_Saved data entries_.
* * * * *
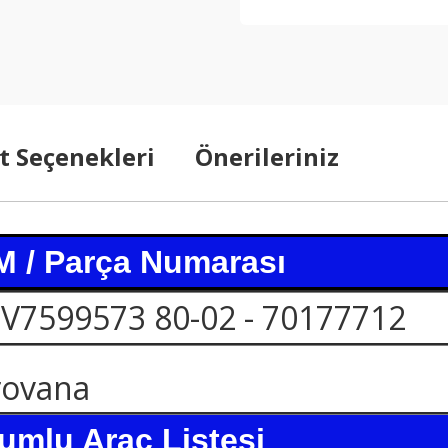
t Seçenekleri
Önerileriniz
 / Parça Numarası
- V7599573 80-02 - 70177712
rovana
umlu Araç Listesi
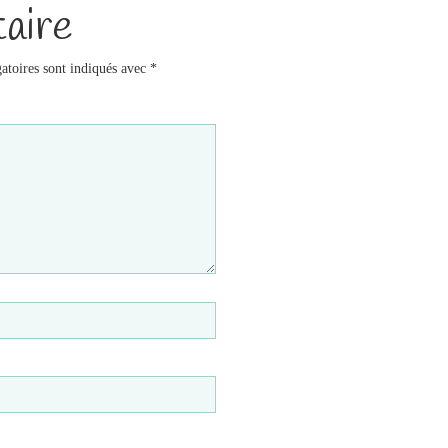
aire
atoires sont indiqués avec
*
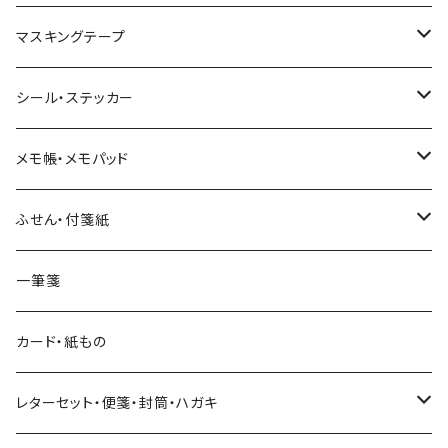
マスキングテープ
ヨハク
シール・ステッカー
和紙
Hutte paper works （プロペラスタジオ）
フレークシール
メモ帳・メモパッド
透明クリア
パピアプラッツ（作家もの）
ネクタイ
ステッカーシール
ヨハク
ふせん・付箋紙
7mm スリム
ヨハク
マインドウェイブ
透明クリアテープ
立体シール
HUTTE PAPER WORKS
ヨハク
一筆箋
箔押し
BGM
田村美紀
柄・モチーフで選ぶ（マステ）
表現社（作家もの）
HUTTE PAPER WORKS
カード・紙もの
Hutte paper works
ネクタイ
いちご・ストロベリー
マインドウェイブ
星燈社
古川紙工
レターセット・便箋・封筒・ハガキ
古川紙工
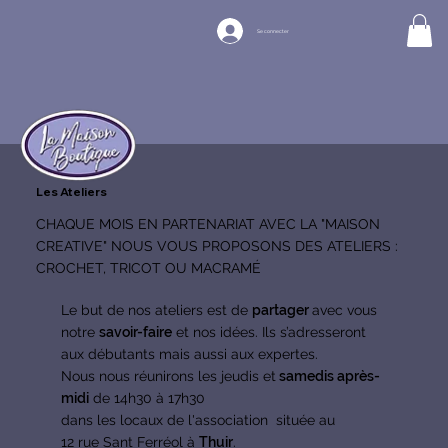
Se connecter
Les Ateliers
​CHAQUE MOIS EN PARTENARIAT AVEC LA "MAISON
CREATIVE" NOUS VOUS PROPOSONS DES ATELIERS :
CROCHET, TRICOT OU MACRAMÉ
Le but de nos ateliers est de
partager
avec vous
notre
savoir-faire
et nos idées. Ils s’adresseront
aux débutants mais aussi aux expertes.
Nous nous réunirons les jeudis et
samedis après-
midi
de 14h30 à 17h30
dans les locaux de l'association située au
12 rue Sant Ferréol à
Thuir
.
* * * * *
Could you retype every record above exactly, leaving the pictures out?

t Seçenekleri
Önerileriniz
 / Parça Numarası
- V7599573 80-02 - 70177712
rovana
umlu Araç Listesi
aire
atoires sont indiqués avec
*
マスキングテープ
ヨハク
シール・ステッカー
和紙
Hutte paper works （プロペラスタジオ）
フレークシール
メモ帳・メモパッド
透明クリア
パピアプラッツ（作家もの）
ネクタイ
ステッカーシール
ヨハク
ふせん・付箋紙
7mm スリム
ヨハク
マインドウェイブ
透明クリアテープ
立体シール
HUTTE PAPER WORKS
ヨハク
一筆箋
箔押し
BGM
田村美紀
柄・モチーフで選ぶ（マステ）
表現社（作家もの）
HUTTE PAPER WORKS
カード・紙もの
Hutte paper works
ネクタイ
いちご・ストロベリー
マインドウェイブ
星燈社
古川紙工
レターセット・便箋・封筒・ハガキ
古川紙工
Se connecter
Les Ateliers
​CHAQUE MOIS EN PARTENARIAT AVEC LA "MAISON
CREATIVE" NOUS VOUS PROPOSONS DES ATELIERS :
CROCHET, TRICOT OU MACRAMÉ
Le but de nos ateliers est de
partager
avec vous
notre
savoir-faire
et nos idées. Ils s’adresseront
aux débutants mais aussi aux expertes.
Nous nous réunirons les jeudis et
samedis après-
midi
de 14h30 à 17h30
dans les locaux de l'association située au
12 rue Sant Ferréol à
Thuir
.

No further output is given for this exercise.